PANORAMA CITY, Calif. It's estimated that nearly 2 million people live in just the San Fernando Valley and police say that has created a ripe feeding ground for criminals. They say the crime on the rise right now are auto thefts, which is why Tuesday they launched a new program that could actually prevent you out there from becoming the next victim.

They're items we leave in plain view inside our cars all the time: Phone chargers, clothes, even laptops. Los Angeles Police say they are the perfect bait for a criminal.

"People leave their laptops because they use them for work and the next morning, they leave them overnight and a burglar will come by and swipe that in seconds," said LAPD Officer Daryl Blackhall.

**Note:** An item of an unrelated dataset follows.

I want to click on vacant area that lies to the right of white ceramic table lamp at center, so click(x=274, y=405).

Maps show the number of auto theft and burglary incidents in the San Fernando Valley occurring over a week, a month and six months.

Police count nearly 10,000 auto crimes in the area since January. They say criminals are getting into cars by simply smashing windows. The solution: lock it, hide it or keep it.

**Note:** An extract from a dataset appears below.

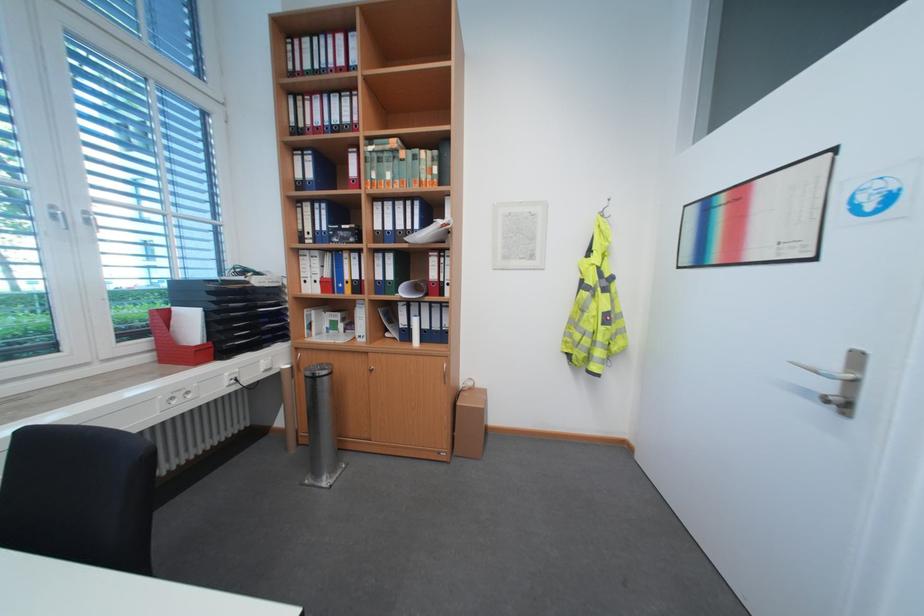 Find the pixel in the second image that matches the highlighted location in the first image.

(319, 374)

"Lock your car and if you're so inclined, use a steering-wheel lock which helps to prevent against grand theft auto," said LAPD Dep. Chief Kirk Albanese. "Hide it, leave nothing visible. Hide it within the car, in the trunk or preferably take it with you."

Undercover videos show how often cars are stolen in the Valley. Police recently placed several bait cars in town with the doors unlocked and the keys inside and every time, they were stolen. But the suspects don't go far. Triggered to shut down, the car eventually stops and locks the criminal inside.

"Year to date, we've arrested 389 grand theft auto suspects," said Albanese. "So 389 times somebody has gone to jail stealing someone else's car. We've arrested just with the bait car alone 100 individuals year to date."

Most of these crimes, police say, occur from midnight to 6 a.m. which is why authorities urge everyone to be careful and to keep personal items out of plain sight.

"It's time for the community to step up and take responsibility for what is in their power which is the items in your car," said Jean Sinatra, Community Police Advisory Board.

And police in the Valley say they're going to be doing their part as well by stepping up patrols and placing more bait cars out there, but they really want the public to pitch in as well. If you need a little bit of motivation, it's estimated that it costs a victim, on average, about $1,900 every time their car is broken into.